ACRC v HWMA: Settled

Posted By on Wed, Apr 15, 2015 at 4:25 PM

click to enlarge Baled aluminum at HWMA's Hawthorne Transfer Station. - DREW HYLAND
  • Drew Hyland
  • Baled aluminum at HWMA's Hawthorne Transfer Station.
A four-year battle over Arcata’s recycling is over.

In 2011, the Arcata Community Recycling Center, a scrappy, built-from-scratch icon of the city’s ‘70s progressivism, closed its doors, not long after building an $8 million processing plant in Samoa.

ACRC, in addition to its westside Arcata community dropoff center, had processed most of the Humboldt Waste Management Authority’s recycling collected from Eureka, Arcata, Ferndale, Rio Dell, Blue Lake and parts of the unincorporated county. But after ACRC raised its prices, HWMA found another processor in Willits.

ACRC was livid, along with much of the community, over the perceived persecution of a local institution and the loss of local jobs. Eventually, ACRC sued the HWMA, saying the authority had intentionally sabotaged its business in order to acquire the Samoa plant at a discounted price. See a bit more about the dispute, and the county's recycling landscape, here.

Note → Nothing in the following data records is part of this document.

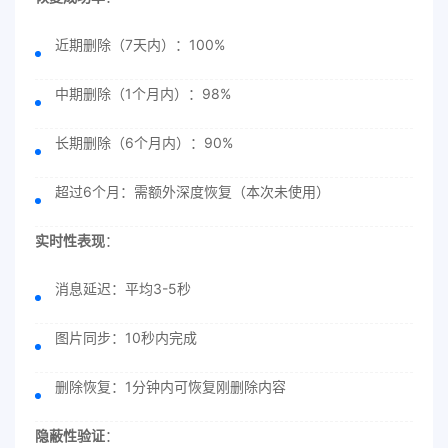
近期删除（7天内）：100%
中期删除（1个月内）：98%
长期删除（6个月内）：90%
超过6个月：需额外深度恢复（本次未使用）
实时性表现
：
消息延迟：平均3-5秒
图片同步：10秒内完成
删除恢复：1分钟内可恢复刚删除内容
隐蔽性验证
：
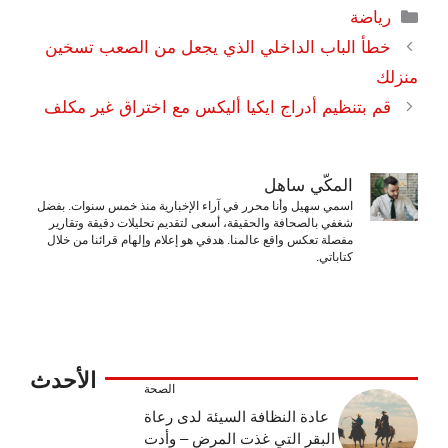
التصنيفات
رياضة
خطأ الباب الداخلي الذي يجعل من الصعب تسخين
منزلك
قم بتنظيم أدراج ايكيا أليكس مع اختراق غير مكلف
المكّي ساهل
اسمي سهيل وأنا محرر في آراء الإخبارية منذ خمس سنوات. بفضل
شغفي بالصحافة والحقيقة، أسعى لتقديم تحليلات دقيقة وتقارير
مفصلة تعكس واقع عالمنا. هدفي هو إعلام وإلهام قرائنا من خلال
كتاباتي.
الأحدث
الصحة
عادة النظافة السيئة لدى رعاة
البقر التي غذت المرض – وأدت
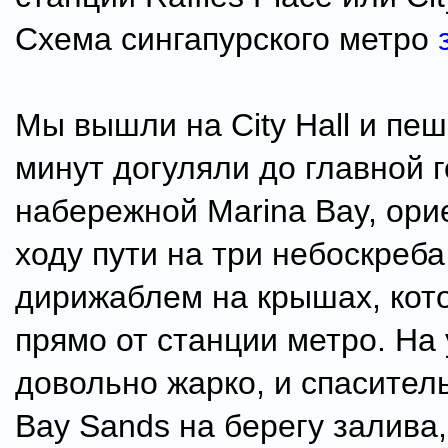
Схема сингапурского метро
Мы вышли на City Hall и пеш
минут догуляли до главной 
набережной Marina Bay, ори
ходу пути на три небоскреба
дирижаблем на крышах, кот
прямо от станции метро. На
довольно жарко, и спасител
Bay Sands на берегу залива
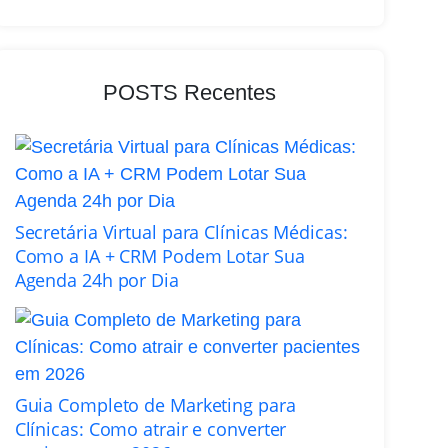
POSTS Recentes
Secretária Virtual para Clínicas Médicas:
Como a IA + CRM Podem Lotar Sua
Agenda 24h por Dia
Guia Completo de Marketing para
Clínicas: Como atrair e converter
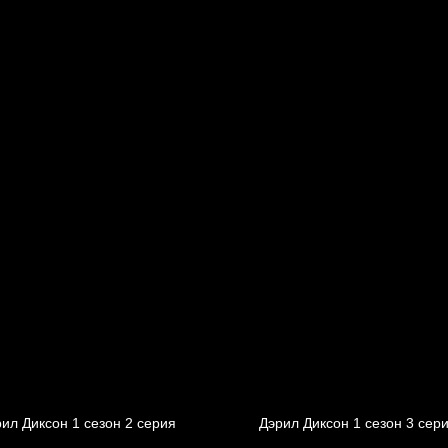
ил Диксон 1 сезон 2 серия
Дэрил Диксон 1 сезон 3 сер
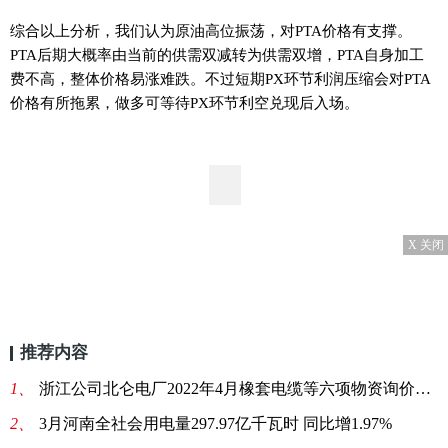
综合以上分析，我们认为原油高位振荡，对PTA价格有支撑。
PTA后期大概率由当前的供需双减转为供需双增，PTA自身加工
费不高，整体价格易涨难跌。不过短期PX环节利润压缩会对PTA
价格有所拖累，做多可等待PX环节利空兑现后入场。
X 关闭
推荐内容
1、
浙江公司北仑电厂2022年4月橡套电缆等六项物资询价采购
2、
3月河南全社会用电量297.97亿千瓦时 同比增1.97%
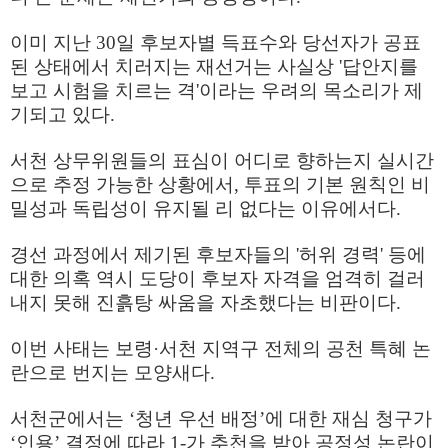
이미 지난 30일 후보자별 득표수와 당선자가 공표
된 상태에서 치러지는 재선거는 사실상 '답안지를
보고 시험을 치르는 격'이라는 우려의 목소리가 제
기되고 있다.
서천 상무위원들의 표심이 어디로 향하는지 실시간
으로 추정 가능한 상황에서, 투표의 기본 원칙인 비
밀성과 독립성이 유지될 리 없다는 이유에서다.
경선 과정에서 제기된 후보자들의 '허위 경력' 등에
대한 의혹 역시 도당이 후보자 자격을 엄격히 걸러
내지 못해 진흙탕 싸움을 자초했다는 비판이다.
이번 사태는 보령·서천 지역구 전체의 공천 특혜 논
란으로 번지는 모양새다.
서천군에서는 ‘청년 우선 배정’에 대한 재심 청구가
‘인용’ 결정에 따라 1-가 추천을 받아 공정성 논란이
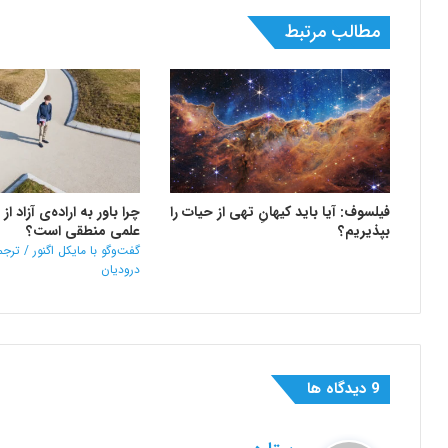
مطالب مرتبط
فیلسوف: آیا باید کیهانِ تهی از حیات را
چرا باور به اراده‌ی آزاد ا
بپذیریم؟
علمی منطقی است؟
گفت‌وگو با مایکل اگنور / ترجم
درودیان
‫9 دیدگاه ها
گ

That never happened — both the Samoa facility and parts of ACRC’s Arcata dropoff center were purchased by a third party, Eel River Disposal. 

But the lawsuit wore on, until today, when HWMA Executive Director Jill Duffy announced that it settled.

HWMA agreed to pay ACRC $10,000 to settle the suit, and neither party admitted to wrongdoing, Duffy said. And the suit was dismissed with prejudice, meaning it cannot be filed again.

“That now places the matter to rest and will enable our respective parties and, probably, community as a whole, to move forward through this,” Duffy said.

Interestingly enough, the HWMA’s contract with Solid Waste of Willits — which ACRC said was the center’s death blow — is up at the end of 2016. HWMA is drafting a request for proposals to take over the authority’s recyclables processing, which is expected to go out to bidders around the end of this year.

From HWMA:

Officials announced the lawsuit filed against the Humboldt Waste Management Authority (HWMA) by the Arcata Community Recycling Center has been settled. To resolve stated allegations, an agreement was reached between parties that the complaint would be dismissed with prejudice, effectively ending the lawsuit.

The lawsuit began October 24, 2011 and concerned long running litigation regarding the Samoa Recycling Facility and its operation.

"We are pleased to announce settlement of this lawsuit with ACRC.” stated HWMA Board Chair Jack Thompson. “The mutually developed settlement will enable the parties and our communities to place this matter to rest, and move forward.”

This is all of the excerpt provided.